André Masson was one of the major early French surrealist artists. A close friend of André Breton, Joan Miró and Max Ernst, he joined the surrealist movement in the early 1920s, then disassociated with it in the early 30s, focusing instead on the human condition, the fundamental impulses of love and hatred, and his reactions to the Spanish Civil War.

Although Masson is most often associated with surrealism, his work evades definition through any one twentieth-century movement. While it is true that some of his finest work was produced when he was closest to surrealism, they were generated by deep tensions – as he wrote, ‘Painful contradictions are sometimes the source of the greatest riches’.

During the early days of surrealism he was one of the most enthusiastic employers of automatic drawing, making a number of automatic works in pen and ink. Masson experimented with altered states of consciousness, and from around 1926 he experimented by throwing sand and glue onto canvas and making oil paintings based around the shapes that formed. By the end of the 1920s, however, he was finding automatic drawing restricting; he left the surrealist movement and turned instead to a more structured style, often producing works with a violent or erotic theme.

Under the German occupation of France his work was condemned by the Nazis as degenerate, and he escaped on a ship bound for the French island of Martinique, from where he went on to the United States. Upon arrival in New York, customs officials inspecting his luggage found a cache of his erotic drawings. Living in Connecticut, his work became an important influence on American abstract expressionists such as Jackson Pollock. After the war he returned to France and settled in Aix-en-Provence.

André Masson was married twice, first in 1919–29 to Odette Cabalé, with whom he had a daughter Lily who became an artist, and then in 1934 to Rose Masson, with whom he had two sons, the musician Diego and the actor Luis.

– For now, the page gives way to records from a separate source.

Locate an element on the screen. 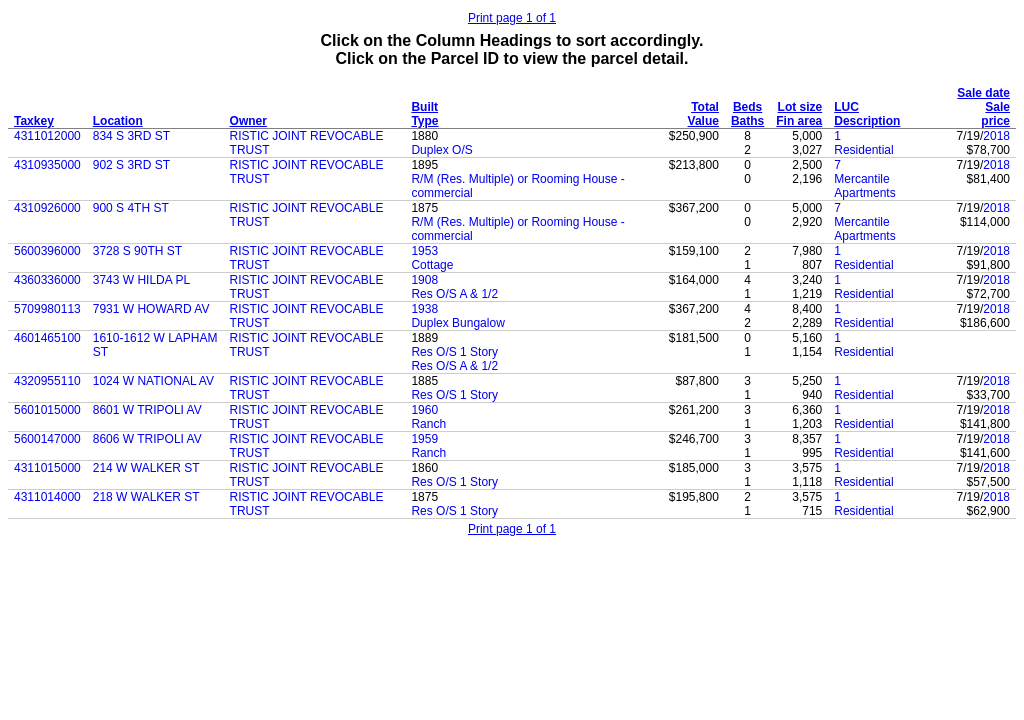 The height and width of the screenshot is (720, 1024). Fin area is located at coordinates (799, 121).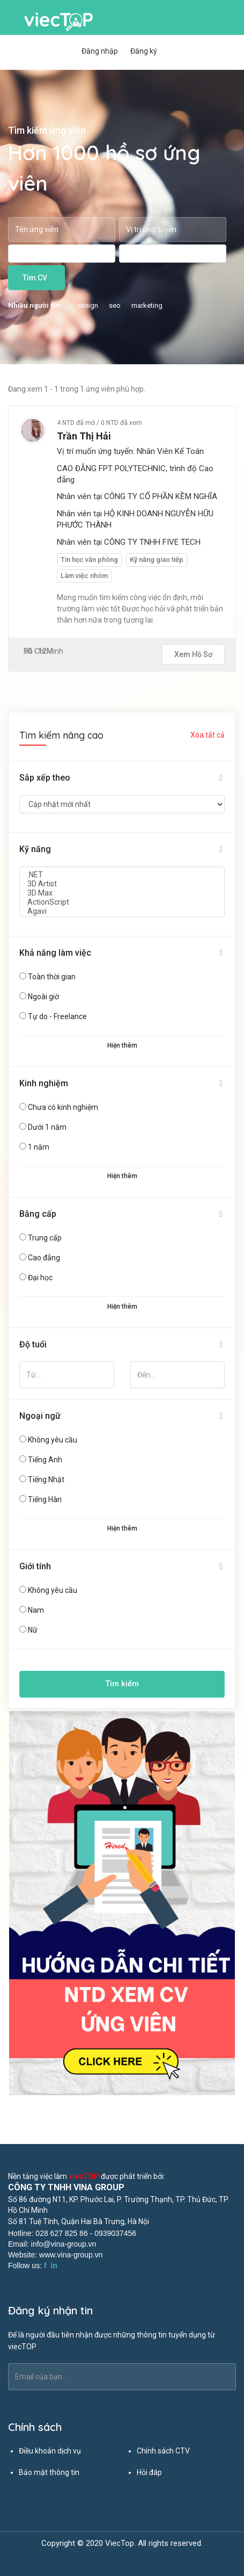  Describe the element at coordinates (45, 1237) in the screenshot. I see `Trung cấp` at that location.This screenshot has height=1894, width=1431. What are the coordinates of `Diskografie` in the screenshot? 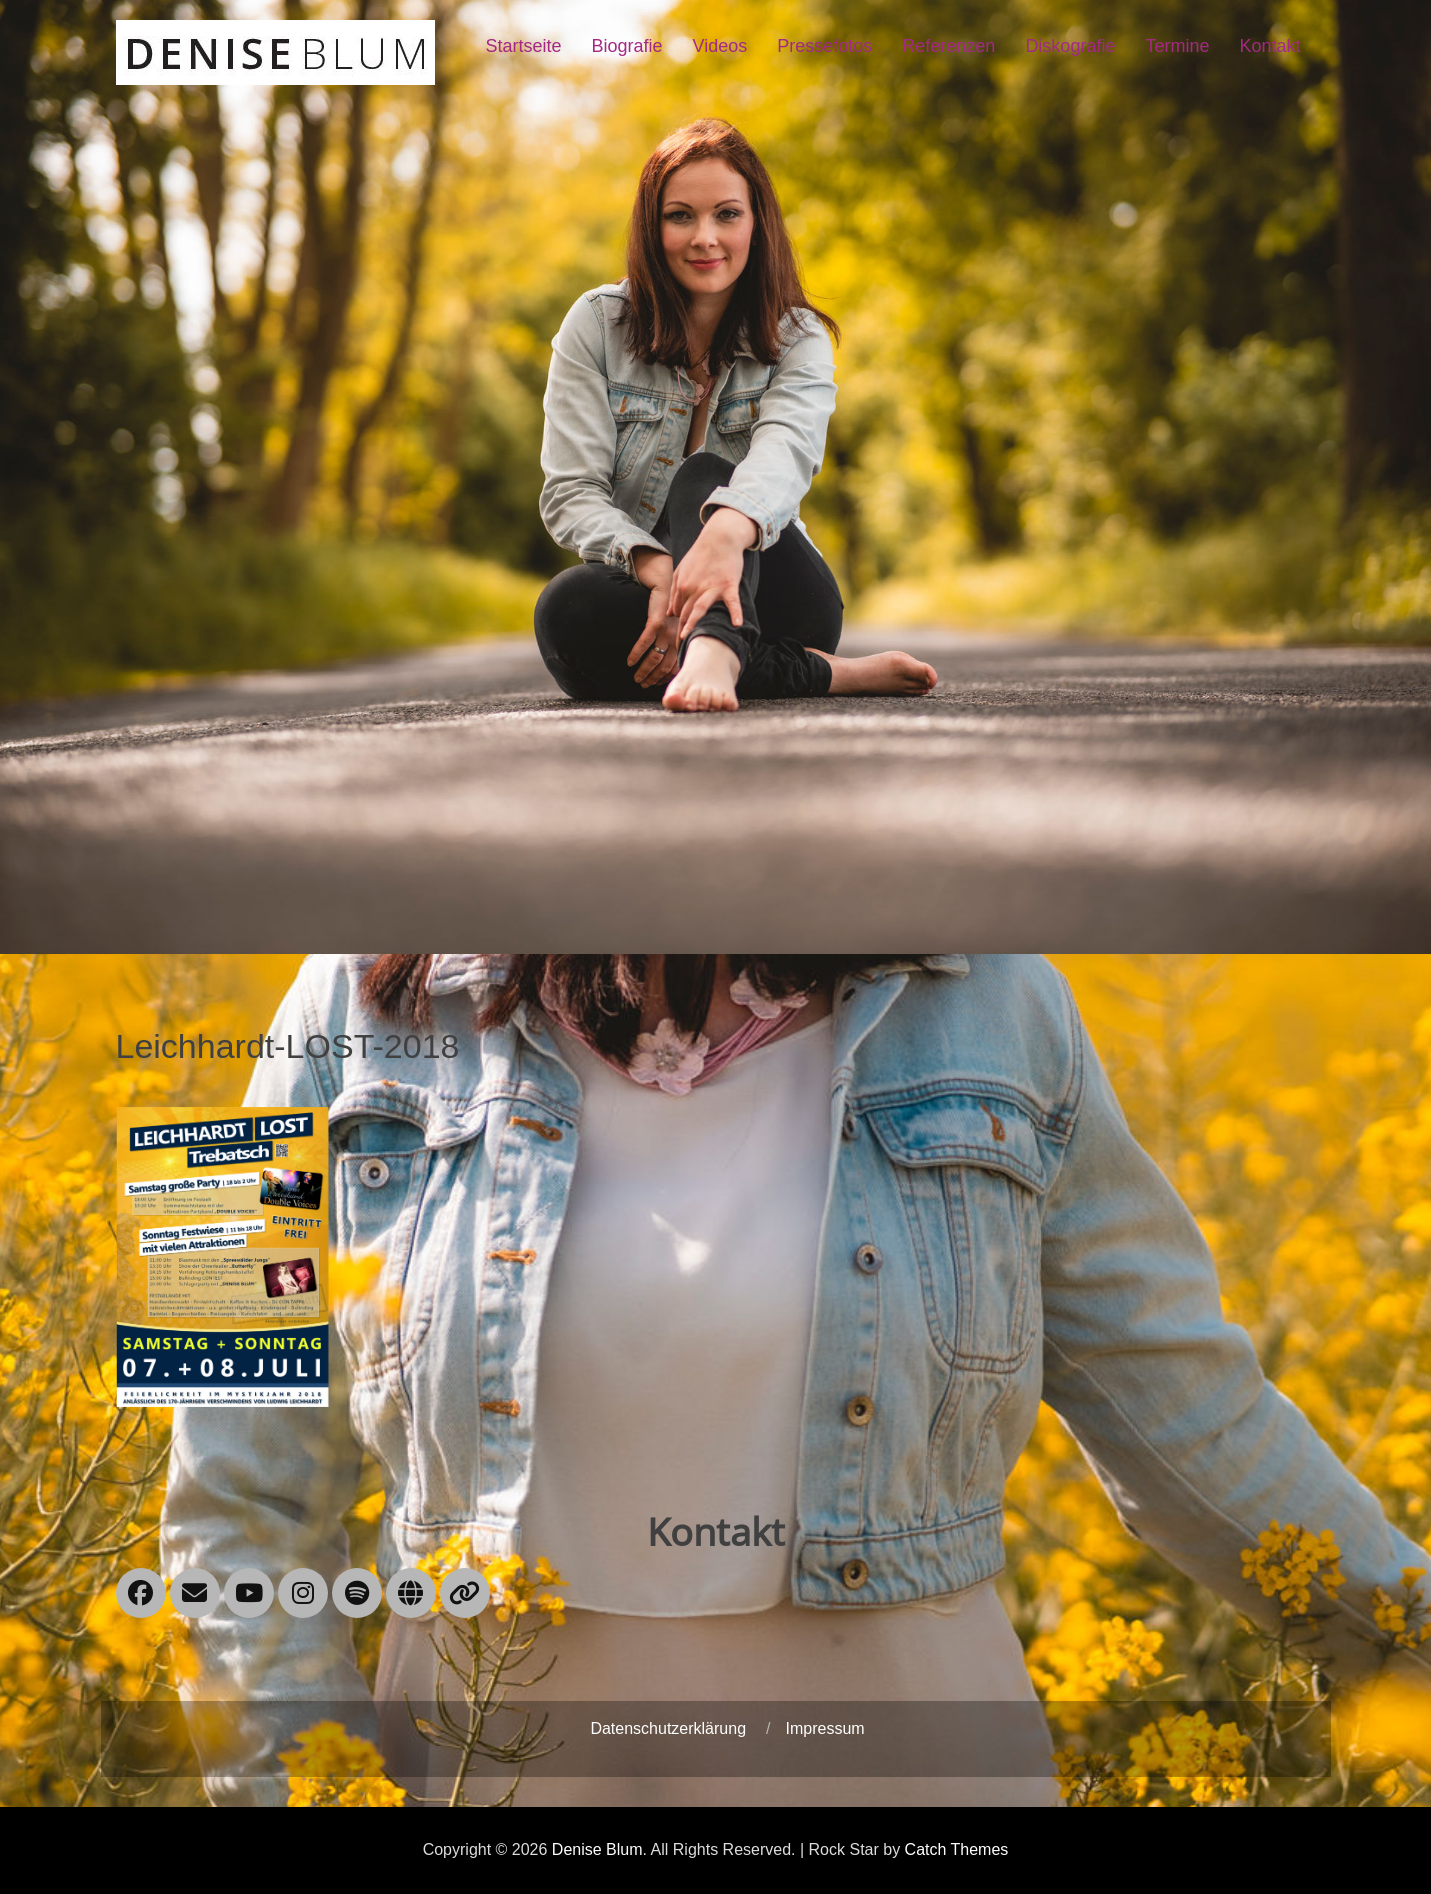 It's located at (1070, 46).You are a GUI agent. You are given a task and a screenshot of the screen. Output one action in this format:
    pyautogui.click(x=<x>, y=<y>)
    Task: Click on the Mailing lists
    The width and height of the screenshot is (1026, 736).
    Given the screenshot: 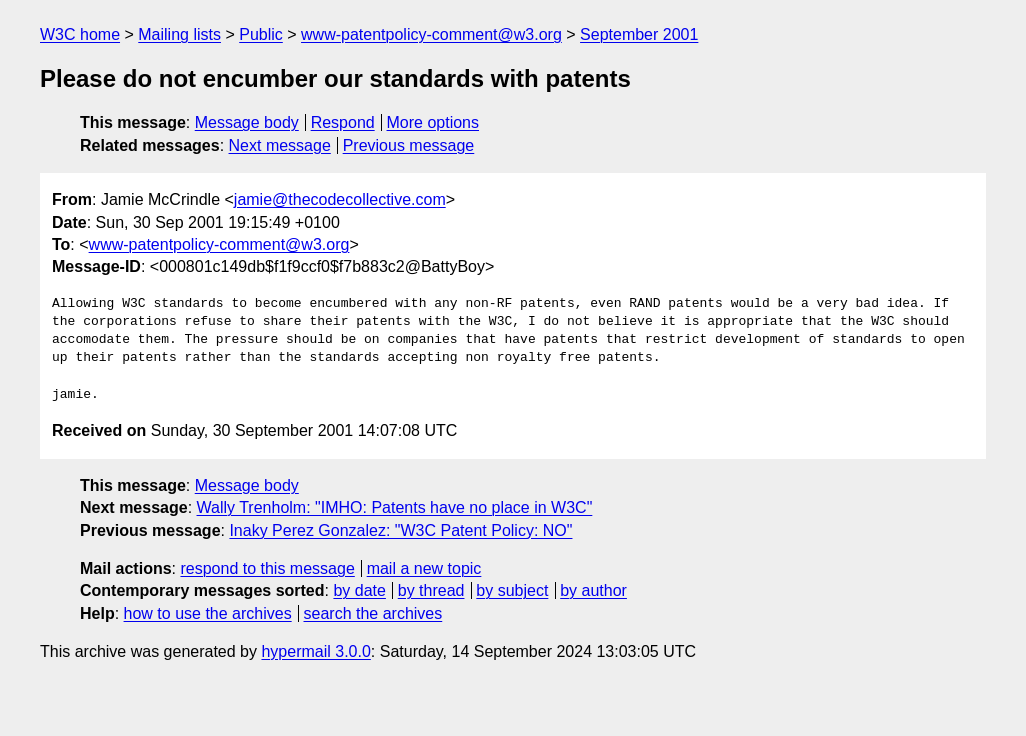 What is the action you would take?
    pyautogui.click(x=179, y=34)
    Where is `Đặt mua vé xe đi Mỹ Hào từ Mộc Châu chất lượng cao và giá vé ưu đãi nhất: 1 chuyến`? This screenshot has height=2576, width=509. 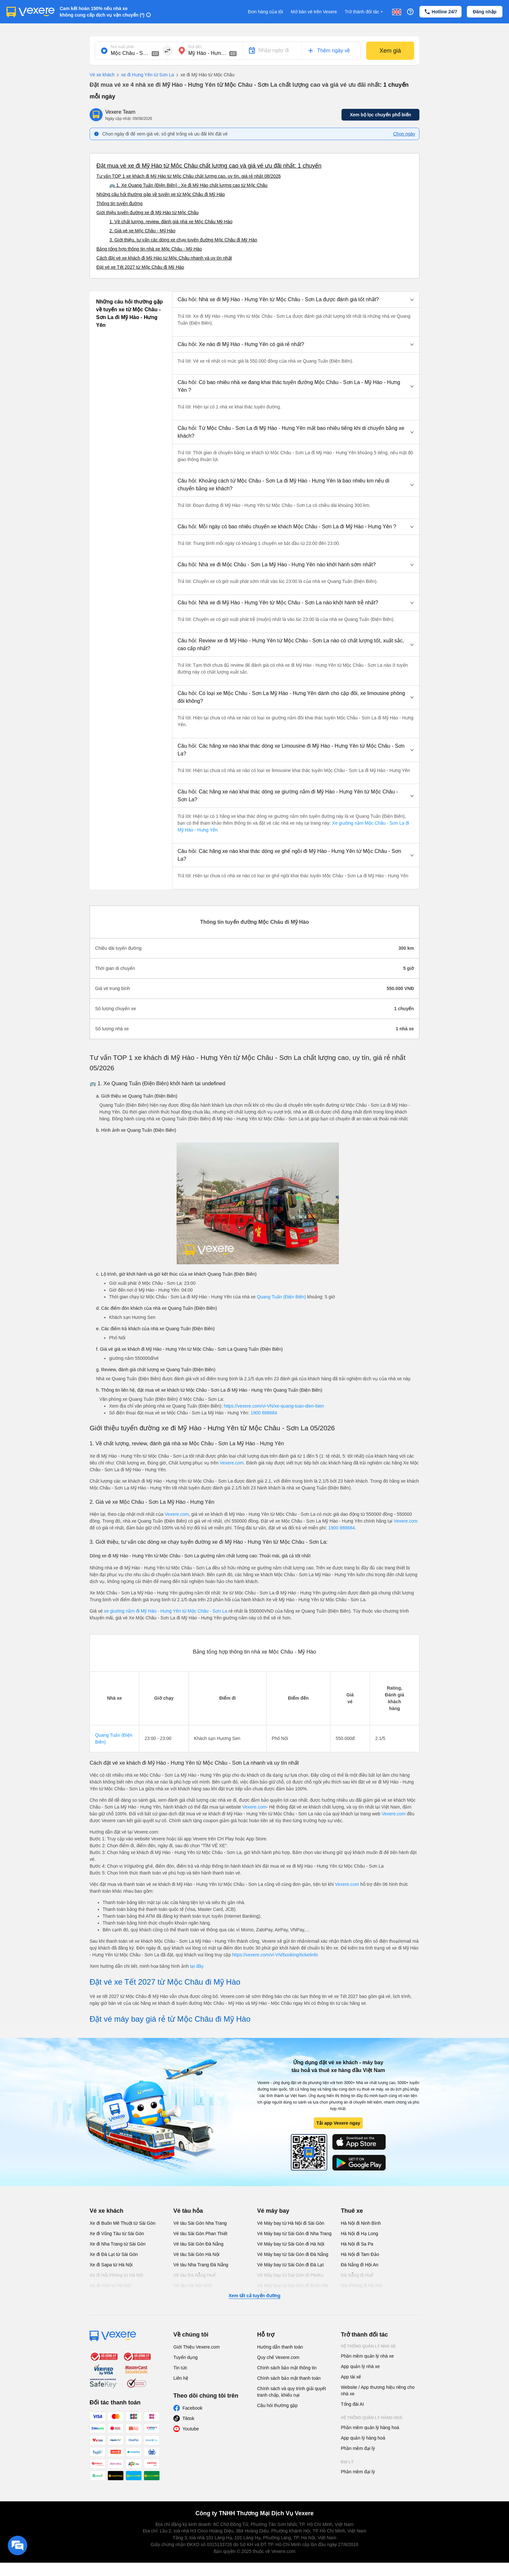 Đặt mua vé xe đi Mỹ Hào từ Mộc Châu chất lượng cao và giá vé ưu đãi nhất: 1 chuyến is located at coordinates (208, 165).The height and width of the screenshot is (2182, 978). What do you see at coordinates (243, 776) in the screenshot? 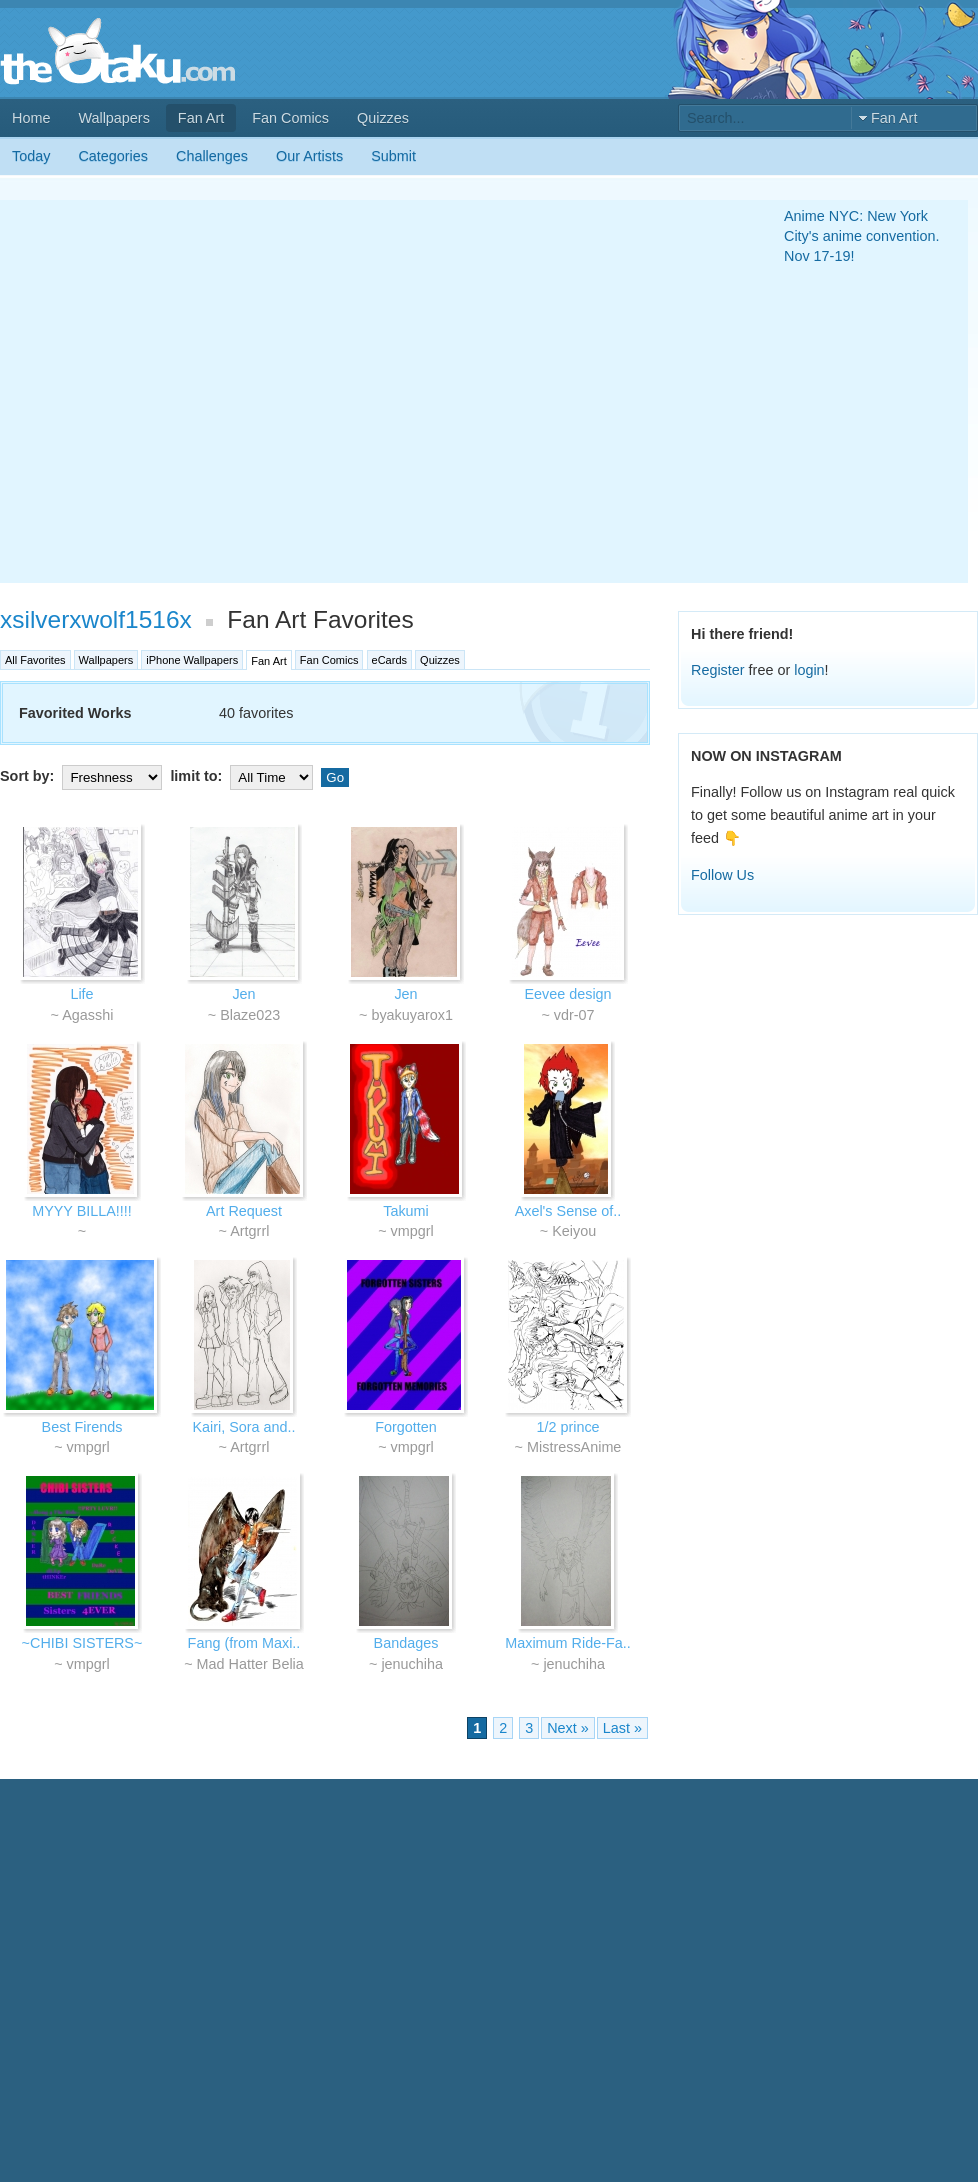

André Masson illustrated many books and portfolios during his long artistic career; we have only illustrated two complete works here. Fortunately Lawrence Saphire and Patrick Cramer have produced a catalogue raisonné of his work, André Masson: The Illustrated Books, published by Patrick Cramer in 1994 and updated in 2002. It includes 605 illustrations, with 317 of them in colour, covering some 120 titles. If you are interested in seeing a comprehensive overview of Masson’s lifetime’s work, this is an excellent resource.